И так же, как после ухода гостей мы моем бокалы и тарелки, мы убираем и книги: возвращаем их на полки, чтобы они ждали следующих гостей или новый проект. Нам нужно, чтобы книги были у нас под рукой, потому что часто у нас в памяти куда меньше порядка, чем на книжных полках. Как писал шотландский поэт Эндрю Лэнг в «Балладе о его книгах»,
Вот полки книг — за рядом ряд.
Их этот дом едва вместил.
Они о том мне говорят,
Что я читал, но позабыл
[437].
Мы часто работаем в одиночестве, и нас окружают только терпеливые друзья — полки и книги. Мы снимаем книги с полок, знакомим друг с другом, ищем схожие мысли, разделенные веками и поколениями, добродушно указываем им на противоречия. Написать книгу означает нарушить спокойствие книжной полки.
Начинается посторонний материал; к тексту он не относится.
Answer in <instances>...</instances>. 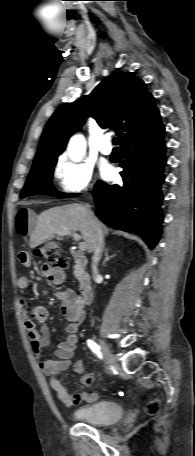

Мой труд подходит к концу, и я вижу, что книги на моих полках уже не стоят ровными рядами. Беспорядок в моем кабинете напоминает о келье Иеронима, и я думаю, что, как бы ни любил книги Ричард де Бери, в его кабинете, когда он дописывал «Филобиблон», тоже царил кавардак. Хотя считается, что после Средних веков стало появляться все больше совершенно новых текстов
[438], даже сегодня трудно найти книгу, которая не была бы многим обязана другим книгам, уже стоящим на полке. Поставив последнюю точку в моей работе, я вновь приведу мои разрозненные тома в относительный порядок и буду при этом помнить, что вскоре к ним прибавится еще одна книга. Вот только куда — и как — ее поставить?